4. Why are some automations with third-party blocks missing the label "Contains third-party blocks"?
An automation will only receive the label when someone performs a manual run or saves it in the editor. We are planning a new update that will apply this label to all automations with active third-party blocks regardless of someone saving them or not.
Please note that regardless of this label being on an automation or not, automation runs will still be evaluated and receive a correct billable yes/no label.
I think this is a great move - although need to see the pricing & packaging for the third-party runs. It means customers don't need to purchase more automations (or come up with strange architectures to avoid that) just to run more reloads in Qlik Cloud.
@Emile_Koslowski - One question: Will standard runs still count against concurrent automation runs? We've seen some customers hitting the maxConcurrentAutomationRuns limit of 5 (or 10, depending on which document you look at) with reload automations so this is an important question.
I think this is a great change but a couple of thoughts come to mind.
I was working on some OEM use cases where we were hydrating a new tenant by grabbing content from a parent tenant. In this case I was using the generic api connector to perform actions on the child tenant. It would be helpful to either enable the native blocks to connect to other tenants or duplicate some of the native blocks with a configuration option to connect to another tenant.
I'm looking forward to how this will work out.
Thanks
Chris
Hi @AlexOmetis & @chriscammers , thanks for the questions, I've added an FAQ section to the document.
Possible to have the details in the connector part so customer can know which is 3rd party and not quickly by looking at it ,? @Emile_Koslowski
@AlexOmetis The high concurrent runs we see with many customers caused by using Automations for Reload. Beside a native solution coming my recommendation is always to not use do reload and wait. Most Reload automations just run and wait for Reloads and this way block slots. You can build better solutions by just use the Webhooks to trigger when reload finished and then check if this should start a new Reload. This way Automation runs a few seconds and not hours.
@DanielZandersQlik Yes, now that first-party automations aren't counted against your allowance customers can architect much more nimble setups like that. Just getting rid of licensing workarounds is a big benefit - e.g. before it was better to have an automation running pretty much permanently (until it times out, when you trigger it again) to execute an every-5-minutes reload than it was to have it just run every 5 minutes.
Is there any information available somewhere about the price for this third-party run?
April 2nd is coming soon, and some practices—such as writing a message on tools like Teams or Slack when a reload finishes or a new user connects to the tenant—should be reconsidered
Hello,
we have a customer that had purchased 20.000 automation runs, but now the customer suddenly has 2.000 3rd party automation runs in the overview?

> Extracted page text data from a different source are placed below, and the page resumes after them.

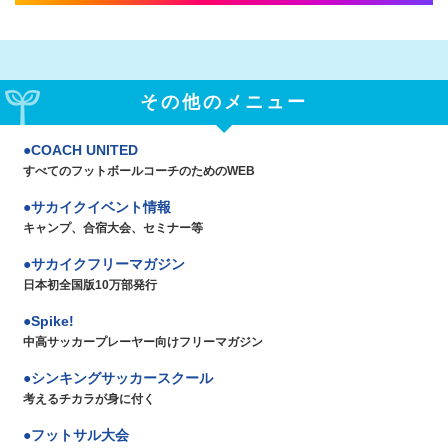
その他のメニュー
COACH UNITED
すべてのフットボールコーチのためのWEB
サカイクイベント情報
キャンプ、合宿大会、セミナー等
サカイクフリーマガジン
日本初全国版10万部発行
Spike!
中高サッカープレーヤー向けフリーマガジン
シンキングサッカースクール
考えるチカラが身に付く
フットサル大会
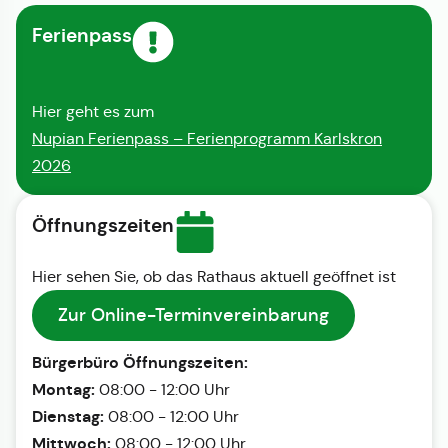
Ferienpass
Hier geht es zum
Nupian Ferienpass – Ferienprogramm Karlskron
2026
Öffnungszeiten
Hier sehen Sie, ob das Rathaus aktuell geöffnet ist
Zur Online-Terminvereinbarung
Bürgerbüro Öffnungszeiten:
Montag:
08:00 - 12:00 Uhr
Dienstag:
08:00 - 12:00 Uhr
Mittwoch:
08:00 - 12:00 Uhr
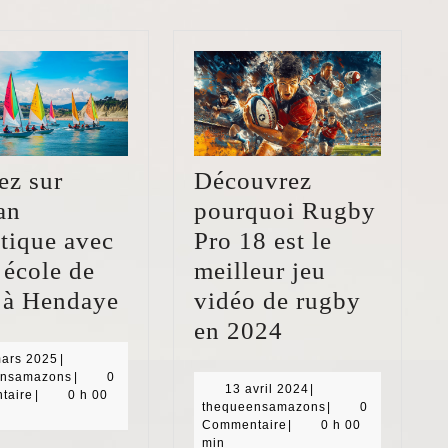
ez sur
Découvrez
an
pourquoi Rugby
tique avec
Pro 18 est le
 école de
meilleur jeu
Voguez
 à Hendaye
vidéo de rugby
sur
Découvrez
en 2024
l’océan
pourquoi
20
mars 2025
|
mars
thequeensamazons
ensamazons
|
0
Atlantique
Rugby
13
13 avril 2024
|
2025
taire
|
0 h 00
avril
thequeensamazon
thequeensamazons
|
0
avec
Pro
2024
Commentaire
|
0 h 00
min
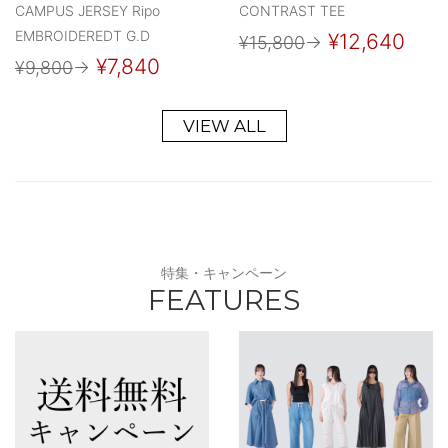
CAMPUS JERSEY Ripo
CONTRAST TEE
EMBROIDEREDT G.D
¥12,640
¥15,800
→
¥7,840
¥9,800
→
VIEW ALL
特集・キャンペーン
FEATURES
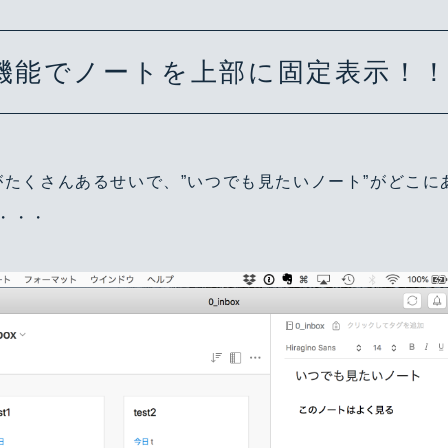
Warning
/home/yutastmf/yutas.net/public_html/wp/wp-content/themes/yutas2018/include/nav.php
29
機能でノートを上部に固定表示！
がたくさんあるせいで、”いつでも見たいノート”がどこに
・・・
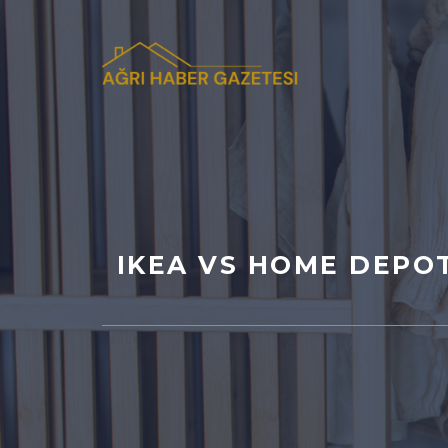
İçeriğe
atla
IKEA VS HOME DEPOT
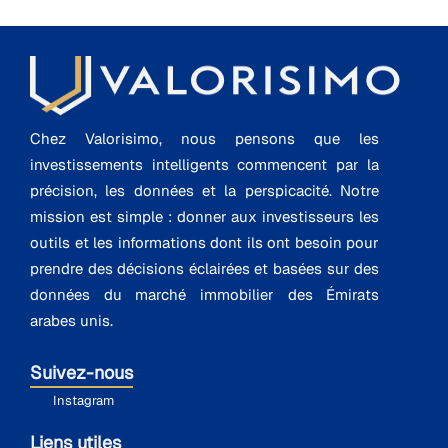
Chez Valorisimo, nous pensons que les
investissements intelligents commencent par la
précision, les données et la perspicacité. Notre
mission est simple : donner aux investisseurs les
outils et les informations dont ils ont besoin pour
prendre des décisions éclairées et basées sur des
données du marché immobilier des Émirats
arabes unis.
Suivez-nous
Instagram
Liens utiles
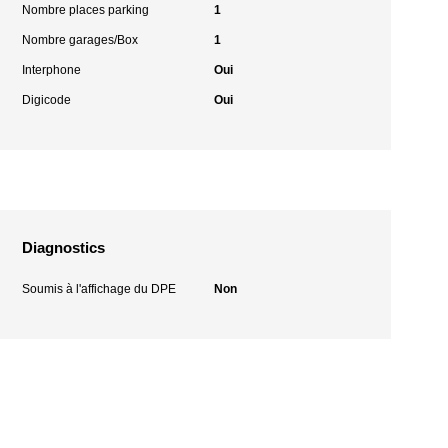
Nombre places parking
1
Nombre garages/Box
1
Interphone
Oui
Digicode
Oui
Diagnostics
Soumis à l'affichage du DPE
Non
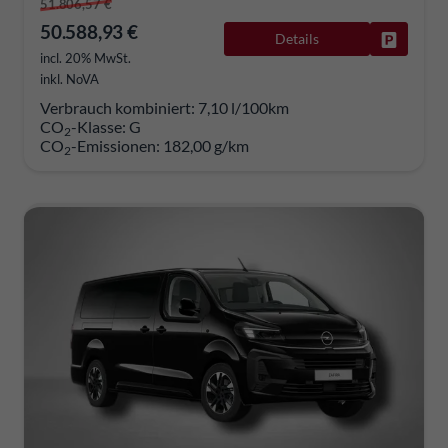
51.806,57 €
50.588,93 €
Details
Fahrzeug
incl. 20% MwSt.
inkl. NoVA
Verbrauch kombiniert:
7,10 l/100km
CO
-Klasse:
G
2
CO
-Emissionen:
182,00 g/km
2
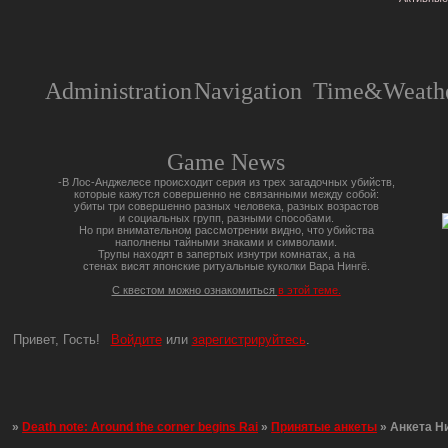
Administration
Navigation
Time&Weathe
Game News
-В Лос-Анджелесе происходит серия из трех загадочных убийств,
которые кажутся совершенно не связанными между собой:
убиты три совершенно разных человека, разных возрастов
и социальных групп, разными способами.
Но при внимательном рассмотрении видно, что убийства
наполнены тайными знаками и символами.
Трупы находят в запертых изнутри комнатах, а на
стенах висят японские ритуальные куколки Вара Нингё.
С квестом можно ознакомиться
в этой теме.
Привет, Гость!
Войдите
или
зарегистрируйтесь
.
»
Death note: Around the corner begins Rai
»
Принятые анкеты
»
Анкета Н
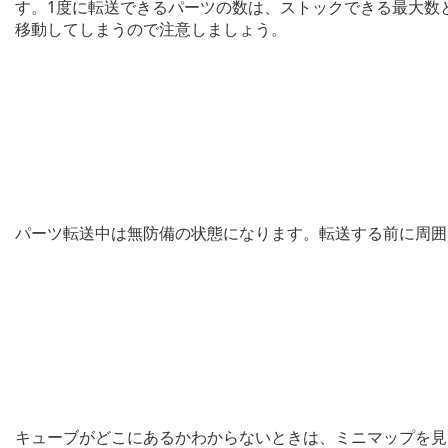
す。1度に転送できるパーツの数は、ストックできる最大数
移動してしまうので注意しましょう。
パーツ転送中は無防備の状態になります。転送する前に周囲
キューブがどこにあるかわからないときは、ミニマップを見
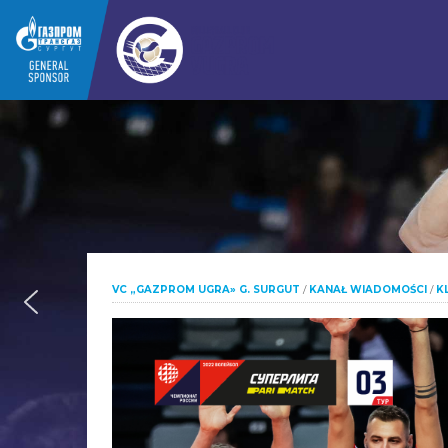
VC „GAZPROM UGRA» G. SURGUT
/
KANAŁ WIADOMOŚCI
/
K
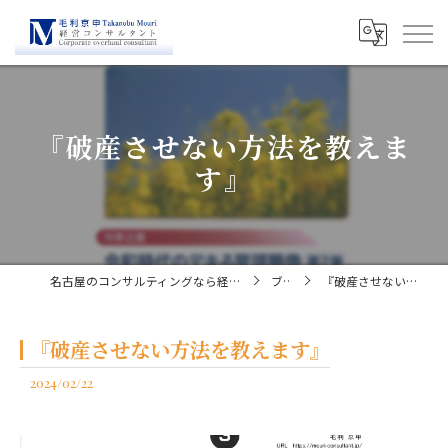
『破産させない方法を教えま
す』
名古屋のコンサルティングなら経営コンサルタント毛利京申
ブログ
『破産させない方法を教えます』
『破産させない方法を教えます』
2024/02/22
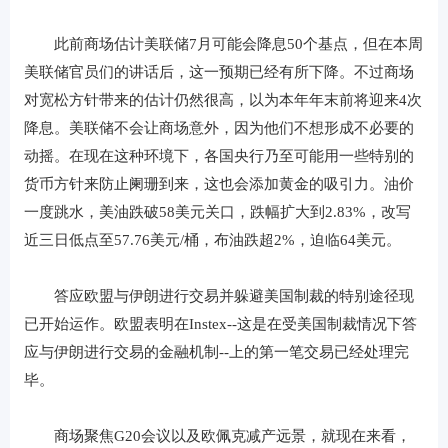
此前商场估计美联储7月可能会降息50个基点，但在本周
美联储官员们的讲话后，这一预期已经有所下降。不过商场
对宽松方针带来的估计仍然很高，以为本年年末前将迎来4次
降息。美联储不会让商场意外，因为他们不想形成不必要的
动摇。在现在这种环境下，各国央行乃至可能用一些特别的
货币方针来防止阑珊到来，这也会添加黄金的吸引力。油价
一度跳水，美油跌破58美元关口，跌幅扩大到2.83%，改写
近三日低点至57.76美元/桶，布油跌超2%，迫临64美元。
答应欧盟与伊朗进行交易并躲避美国制裁的特别途径现
已开始运作。欧盟表明在Instex--这是在受美国制裁情况下答
应与伊朗进行交易的金融机制--上的第一笔交易已经处理完
毕。
商场聚焦G20会议以及欧佩克减产远景，就现在来看，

It was by understanding from the post, that any purchased automation runs would be converted into 3rd party automation runs?
This is great, and it was really helpful to see the next steps for the product.
However, one key piece of information is missing—something many people are eager to know: What are the available quantities for each type of automation moving forward?
Will every environment now have 400,000 Standard Automations and 5,000 Third-Party Automations? What’s the new rule?
@adam_groenbeck
I had a similar case—I had to request the renewals team to adjust it by allocating the 20K to the third party, and they quickly resolved it.